■ **Brief**
Find every line below with the string "will" and pick it out.

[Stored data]
::::

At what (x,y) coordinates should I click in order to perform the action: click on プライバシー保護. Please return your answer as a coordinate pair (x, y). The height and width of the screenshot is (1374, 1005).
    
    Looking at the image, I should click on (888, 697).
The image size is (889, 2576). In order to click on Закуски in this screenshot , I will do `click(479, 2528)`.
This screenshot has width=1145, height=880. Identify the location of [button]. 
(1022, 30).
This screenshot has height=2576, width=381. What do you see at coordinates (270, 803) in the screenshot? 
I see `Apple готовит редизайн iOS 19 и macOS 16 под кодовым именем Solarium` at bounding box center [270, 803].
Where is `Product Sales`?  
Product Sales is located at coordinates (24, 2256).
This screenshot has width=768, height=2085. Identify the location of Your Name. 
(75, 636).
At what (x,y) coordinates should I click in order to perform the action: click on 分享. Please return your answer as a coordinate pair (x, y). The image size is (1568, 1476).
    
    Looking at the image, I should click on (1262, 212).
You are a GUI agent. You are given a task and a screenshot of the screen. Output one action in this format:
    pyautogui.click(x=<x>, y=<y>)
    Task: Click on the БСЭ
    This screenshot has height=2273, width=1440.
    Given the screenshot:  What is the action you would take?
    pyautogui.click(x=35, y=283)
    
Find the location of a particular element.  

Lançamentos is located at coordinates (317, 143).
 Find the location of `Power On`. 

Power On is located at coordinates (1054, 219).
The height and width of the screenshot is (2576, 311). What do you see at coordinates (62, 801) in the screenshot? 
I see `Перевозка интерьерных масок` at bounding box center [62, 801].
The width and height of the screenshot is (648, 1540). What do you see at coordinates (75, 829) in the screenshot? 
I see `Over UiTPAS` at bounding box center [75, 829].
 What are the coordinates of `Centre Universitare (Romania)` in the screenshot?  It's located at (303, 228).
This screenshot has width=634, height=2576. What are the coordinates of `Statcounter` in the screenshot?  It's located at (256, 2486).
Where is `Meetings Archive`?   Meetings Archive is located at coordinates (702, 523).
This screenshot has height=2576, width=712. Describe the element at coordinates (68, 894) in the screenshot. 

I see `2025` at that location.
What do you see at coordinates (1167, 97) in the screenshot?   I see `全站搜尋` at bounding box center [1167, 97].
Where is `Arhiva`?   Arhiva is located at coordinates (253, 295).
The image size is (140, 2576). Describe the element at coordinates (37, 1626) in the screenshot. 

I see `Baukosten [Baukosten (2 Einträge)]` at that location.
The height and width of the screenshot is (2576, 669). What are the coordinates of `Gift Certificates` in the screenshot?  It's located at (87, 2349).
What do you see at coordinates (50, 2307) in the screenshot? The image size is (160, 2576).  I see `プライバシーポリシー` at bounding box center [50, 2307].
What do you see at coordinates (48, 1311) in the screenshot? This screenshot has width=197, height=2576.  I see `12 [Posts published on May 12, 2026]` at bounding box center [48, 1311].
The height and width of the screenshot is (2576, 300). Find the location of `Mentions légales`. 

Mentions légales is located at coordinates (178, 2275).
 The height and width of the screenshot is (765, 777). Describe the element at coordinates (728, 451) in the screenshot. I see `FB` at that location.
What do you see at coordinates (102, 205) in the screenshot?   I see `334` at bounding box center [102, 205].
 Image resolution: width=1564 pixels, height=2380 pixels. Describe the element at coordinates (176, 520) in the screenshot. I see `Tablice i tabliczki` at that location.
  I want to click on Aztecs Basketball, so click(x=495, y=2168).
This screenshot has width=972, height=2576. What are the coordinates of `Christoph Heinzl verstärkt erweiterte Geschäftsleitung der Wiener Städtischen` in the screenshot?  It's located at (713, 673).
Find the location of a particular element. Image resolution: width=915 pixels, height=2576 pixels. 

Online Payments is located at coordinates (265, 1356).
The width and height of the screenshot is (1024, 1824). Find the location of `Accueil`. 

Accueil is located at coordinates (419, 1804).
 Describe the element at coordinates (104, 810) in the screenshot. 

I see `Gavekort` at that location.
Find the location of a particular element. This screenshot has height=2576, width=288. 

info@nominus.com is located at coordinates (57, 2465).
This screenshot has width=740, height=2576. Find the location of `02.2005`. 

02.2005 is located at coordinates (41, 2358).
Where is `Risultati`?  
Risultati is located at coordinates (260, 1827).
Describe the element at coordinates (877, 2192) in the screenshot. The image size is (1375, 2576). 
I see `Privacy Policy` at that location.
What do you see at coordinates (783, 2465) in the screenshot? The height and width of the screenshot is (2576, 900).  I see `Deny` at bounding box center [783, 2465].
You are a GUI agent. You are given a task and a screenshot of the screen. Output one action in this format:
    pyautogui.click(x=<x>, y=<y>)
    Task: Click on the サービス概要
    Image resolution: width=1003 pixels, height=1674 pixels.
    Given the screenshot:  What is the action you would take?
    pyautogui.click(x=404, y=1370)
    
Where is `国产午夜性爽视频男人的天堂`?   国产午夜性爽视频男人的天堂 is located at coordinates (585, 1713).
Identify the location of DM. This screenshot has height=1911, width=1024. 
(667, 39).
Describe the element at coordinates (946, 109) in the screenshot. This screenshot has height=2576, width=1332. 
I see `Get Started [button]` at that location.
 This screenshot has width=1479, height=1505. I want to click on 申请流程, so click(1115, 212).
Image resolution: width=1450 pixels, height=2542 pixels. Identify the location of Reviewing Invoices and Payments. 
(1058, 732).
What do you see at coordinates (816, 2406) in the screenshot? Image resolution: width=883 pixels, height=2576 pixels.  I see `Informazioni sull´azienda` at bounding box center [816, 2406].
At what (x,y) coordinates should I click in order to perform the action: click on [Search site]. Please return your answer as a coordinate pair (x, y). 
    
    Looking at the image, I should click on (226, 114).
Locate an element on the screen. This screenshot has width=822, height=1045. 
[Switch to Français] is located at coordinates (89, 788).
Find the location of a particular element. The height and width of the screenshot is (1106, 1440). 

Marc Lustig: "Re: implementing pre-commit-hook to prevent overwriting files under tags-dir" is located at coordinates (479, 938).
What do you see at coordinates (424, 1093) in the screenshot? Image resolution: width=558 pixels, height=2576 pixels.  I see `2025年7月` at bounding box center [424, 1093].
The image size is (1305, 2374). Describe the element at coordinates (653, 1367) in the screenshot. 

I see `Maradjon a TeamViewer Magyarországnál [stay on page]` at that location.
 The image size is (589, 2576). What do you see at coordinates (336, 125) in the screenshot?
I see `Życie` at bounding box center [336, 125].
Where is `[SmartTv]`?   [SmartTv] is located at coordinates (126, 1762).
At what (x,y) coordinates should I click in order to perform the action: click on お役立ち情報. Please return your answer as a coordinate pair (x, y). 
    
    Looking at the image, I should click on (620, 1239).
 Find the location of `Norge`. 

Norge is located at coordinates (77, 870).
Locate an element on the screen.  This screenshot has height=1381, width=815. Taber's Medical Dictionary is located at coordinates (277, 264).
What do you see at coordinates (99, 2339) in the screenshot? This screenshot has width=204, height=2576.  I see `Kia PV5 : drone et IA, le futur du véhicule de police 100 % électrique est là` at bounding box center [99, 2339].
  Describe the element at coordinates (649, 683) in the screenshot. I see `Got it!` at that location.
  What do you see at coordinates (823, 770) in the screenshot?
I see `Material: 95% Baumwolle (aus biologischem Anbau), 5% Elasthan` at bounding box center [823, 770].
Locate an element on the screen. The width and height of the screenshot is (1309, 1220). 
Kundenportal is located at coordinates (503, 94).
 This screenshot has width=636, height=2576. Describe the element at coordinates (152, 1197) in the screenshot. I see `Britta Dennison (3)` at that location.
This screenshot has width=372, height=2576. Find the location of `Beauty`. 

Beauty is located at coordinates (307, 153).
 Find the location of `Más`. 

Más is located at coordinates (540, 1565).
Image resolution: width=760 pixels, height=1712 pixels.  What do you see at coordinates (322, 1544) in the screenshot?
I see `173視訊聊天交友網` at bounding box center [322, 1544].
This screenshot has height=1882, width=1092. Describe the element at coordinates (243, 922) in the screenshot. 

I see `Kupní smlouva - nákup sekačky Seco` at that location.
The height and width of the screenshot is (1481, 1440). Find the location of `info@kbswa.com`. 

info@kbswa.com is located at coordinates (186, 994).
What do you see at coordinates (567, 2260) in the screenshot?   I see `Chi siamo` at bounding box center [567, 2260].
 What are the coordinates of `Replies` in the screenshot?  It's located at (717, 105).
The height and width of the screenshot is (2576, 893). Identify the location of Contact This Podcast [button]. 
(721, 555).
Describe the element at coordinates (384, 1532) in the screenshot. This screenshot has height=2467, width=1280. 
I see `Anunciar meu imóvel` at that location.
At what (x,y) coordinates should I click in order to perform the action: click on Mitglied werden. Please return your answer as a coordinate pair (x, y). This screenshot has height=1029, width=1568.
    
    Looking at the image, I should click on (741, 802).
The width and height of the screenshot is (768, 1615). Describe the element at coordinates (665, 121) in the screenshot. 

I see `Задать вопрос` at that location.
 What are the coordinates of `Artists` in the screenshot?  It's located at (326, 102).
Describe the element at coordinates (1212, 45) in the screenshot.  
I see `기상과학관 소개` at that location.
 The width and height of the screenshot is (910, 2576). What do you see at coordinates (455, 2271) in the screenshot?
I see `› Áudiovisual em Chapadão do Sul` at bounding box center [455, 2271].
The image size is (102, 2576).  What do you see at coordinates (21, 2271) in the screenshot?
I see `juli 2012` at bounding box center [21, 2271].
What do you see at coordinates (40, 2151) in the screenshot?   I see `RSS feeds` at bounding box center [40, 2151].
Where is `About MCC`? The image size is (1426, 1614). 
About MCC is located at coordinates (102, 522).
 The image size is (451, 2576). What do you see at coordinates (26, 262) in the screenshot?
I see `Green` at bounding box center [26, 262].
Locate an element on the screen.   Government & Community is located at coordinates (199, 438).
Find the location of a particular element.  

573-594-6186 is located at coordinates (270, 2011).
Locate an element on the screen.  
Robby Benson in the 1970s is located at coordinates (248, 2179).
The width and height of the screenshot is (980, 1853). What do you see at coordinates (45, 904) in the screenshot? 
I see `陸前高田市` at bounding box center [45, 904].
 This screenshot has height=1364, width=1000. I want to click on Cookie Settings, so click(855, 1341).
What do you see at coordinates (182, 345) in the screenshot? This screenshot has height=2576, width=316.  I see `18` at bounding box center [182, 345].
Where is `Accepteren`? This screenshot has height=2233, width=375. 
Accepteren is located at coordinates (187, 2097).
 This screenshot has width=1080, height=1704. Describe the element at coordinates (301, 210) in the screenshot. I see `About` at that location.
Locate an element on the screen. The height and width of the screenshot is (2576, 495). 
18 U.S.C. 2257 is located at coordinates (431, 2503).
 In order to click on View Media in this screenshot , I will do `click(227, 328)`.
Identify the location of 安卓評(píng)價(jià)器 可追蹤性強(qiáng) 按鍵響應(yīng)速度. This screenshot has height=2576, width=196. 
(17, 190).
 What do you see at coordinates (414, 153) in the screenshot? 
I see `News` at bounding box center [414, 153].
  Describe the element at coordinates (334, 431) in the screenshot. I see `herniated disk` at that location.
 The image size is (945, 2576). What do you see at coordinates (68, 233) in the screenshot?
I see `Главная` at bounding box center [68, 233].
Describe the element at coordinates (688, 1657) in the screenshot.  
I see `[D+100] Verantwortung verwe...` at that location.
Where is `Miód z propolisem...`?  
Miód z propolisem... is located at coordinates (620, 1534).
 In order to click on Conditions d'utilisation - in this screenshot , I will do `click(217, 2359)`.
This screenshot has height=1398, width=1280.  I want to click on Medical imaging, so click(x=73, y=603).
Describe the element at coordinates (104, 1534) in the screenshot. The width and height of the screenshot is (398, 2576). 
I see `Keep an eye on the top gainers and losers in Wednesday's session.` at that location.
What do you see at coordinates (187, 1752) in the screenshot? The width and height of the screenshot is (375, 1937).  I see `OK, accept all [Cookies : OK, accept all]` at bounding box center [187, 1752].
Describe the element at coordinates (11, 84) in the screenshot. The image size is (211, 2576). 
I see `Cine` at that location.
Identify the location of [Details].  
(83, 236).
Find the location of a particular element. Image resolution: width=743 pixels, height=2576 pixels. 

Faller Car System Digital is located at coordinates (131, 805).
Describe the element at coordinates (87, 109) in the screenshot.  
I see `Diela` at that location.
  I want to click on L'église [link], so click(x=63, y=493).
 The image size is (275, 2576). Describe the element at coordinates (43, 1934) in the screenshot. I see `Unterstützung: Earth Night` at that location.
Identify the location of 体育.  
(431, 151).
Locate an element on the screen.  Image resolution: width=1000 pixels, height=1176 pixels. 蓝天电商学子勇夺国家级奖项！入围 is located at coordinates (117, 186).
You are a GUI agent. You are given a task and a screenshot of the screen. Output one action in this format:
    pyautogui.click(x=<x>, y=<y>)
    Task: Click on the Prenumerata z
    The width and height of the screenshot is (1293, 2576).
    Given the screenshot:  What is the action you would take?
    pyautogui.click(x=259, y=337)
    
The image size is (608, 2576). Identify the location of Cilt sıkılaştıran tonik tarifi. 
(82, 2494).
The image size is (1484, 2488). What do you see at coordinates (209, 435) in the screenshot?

::::

■ **Answer space**
The image size is (889, 2576). In order to click on Закуски in this screenshot , I will do `click(479, 2528)`.
 In order to click on View Media in this screenshot , I will do `click(227, 328)`.
 In order to click on Conditions d'utilisation - in this screenshot , I will do `click(217, 2359)`.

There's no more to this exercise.